Ancak içsel olarak güçlü hiçbir dış unsur yıkamaz. Bu anlamda Anadolu’nun ilacı yine Anadolu’da saklı. Gücümüz yanıbaşımızda saklı ama farkında olan az.
Peki bu ilaç ne? Bu da akıl ve sezgileri birleştirmekten, BİR etmektengeçiyor.
Peki bunu nasıl yaparız? Zaten Batı’nın biliminden feyz almak için yüzünü Batı’ya dönmüş olan bir ülkeyiz ve bu şekilde modern bilimleri öğrenip, o alanlarda önce çırak sonra kalfa sonra da usta olmak için gayret edeceğiz. Daha katma değerli ürünler üretebilecek teknik imkan ve kabiliyetlere sahip olmak gayretinde olacağız. Yurtdışına gidip bilimi yerinde öğrenip getireceğiz de, yurtiçinde kendi AR-GE faaliyetlerimizle kendi teknolojimizi de geliştireceğiz. Cehaleti, taassubu, dogmaları bilimden aldığımız ışık ile yıkayıp atacağız. Aklın özgürlüğünü ülkemizin dört bir yanında tesis edip, her şeyi akıl süzgecinden geçireceğiz. Zaten Kur’an da “OKU” emri ile inmedi mi?

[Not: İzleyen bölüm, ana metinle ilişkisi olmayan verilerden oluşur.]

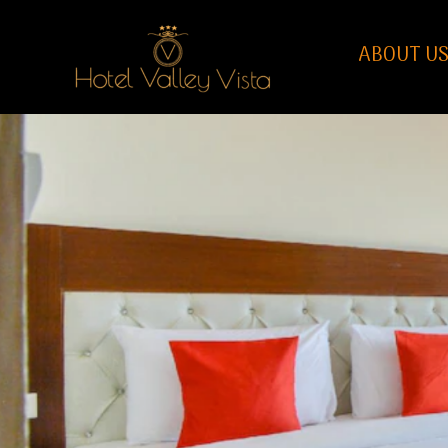
ABOUT U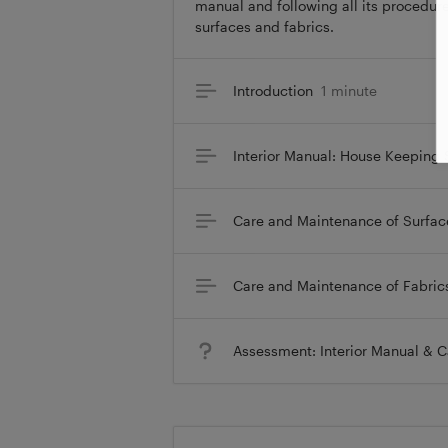
manual and following all its procedure
surfaces and fabrics.
Introduction
1 minute
Interior Manual: House Keeping
Care and Maintenance of Surfac
Care and Maintenance of Fabric
Assessment: Interior Manual & 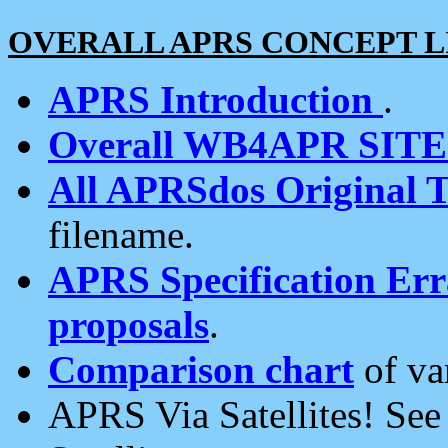
OVERALL APRS CONCEPT L
APRS Introduction
.
Overall WB4APR SIT
All APRSdos Original T
filename.
APRS Specification Erra
proposals
.
Comparison chart
of va
APRS Via Satellites! Se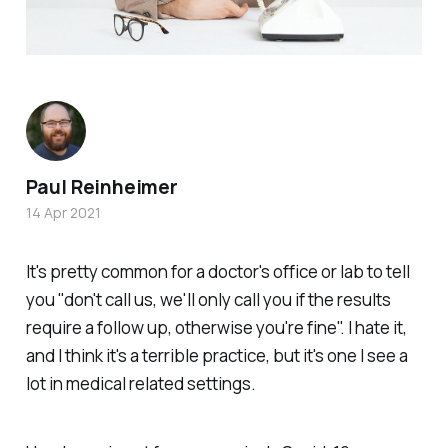
Paul Reinheimer
14 Apr 2021
It's pretty common for a doctor's office or lab to tell
you "don't call us, we'll only call you if the results
require a follow up, otherwise you're fine". I hate it,
and I think it's a terrible practice, but it's one I see a
lot in medical related settings.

ANCAK bilimin ve aklın hakimiyeti tek başına yetmez. Akıl, beden ve ruhtan oluşan insan, mana yönü olmadan tek kanatlı kuşa döner. Uçamaz. Uçsa da yere çakılır, yem olur gider. Kadim külrürel geleneklerini bir dönem unutan fakat sonraları tekrar hatırlayıp, sahip çıkan ve bunu günümüzün modern bilim ve akıl anlayışıyla harmanlayan Japonya, Singapur, Çin gibi ülkeler nasıl yaptıysa bizler de kendi köklerimize ve kültür mirasımıza sahip çıkacağız.
“Işık Doğu’dan yayılır” derler. Aynen de öyle olmuş hep.Önce Şamanizim ve sonra Ahmet Yesevi ile Orta Asya’da başlayan Türk Batıni dünyasının ışığı zamanla Anadolu’da son bulmuş ve Anadolu fırınında olgunlaşmış. Bu topraklarda koruk önce şarap olmuş, sonra şarap ve nihayet de sirke. Leyla’dan Mevla’ya geçilmiş. Maddeden manaya. Ve bu halk dilinde anlatılmış, herkes sahiplenmiş. Bu nur tüm Anadolu’ya yayılmış. Öyle bir yayılmış Hz.Mevlana’nın cenazesinde, onun Sevgilisi’ne kavuştuğu günde, Şeb-i Arus’ta, diğer dinlerin ve inançların liderleri de onu son yolculuğunda yanlız bırakmamışlar, “bizler Hz.İsa’yı onunla daha iyi tanıdık” demişler.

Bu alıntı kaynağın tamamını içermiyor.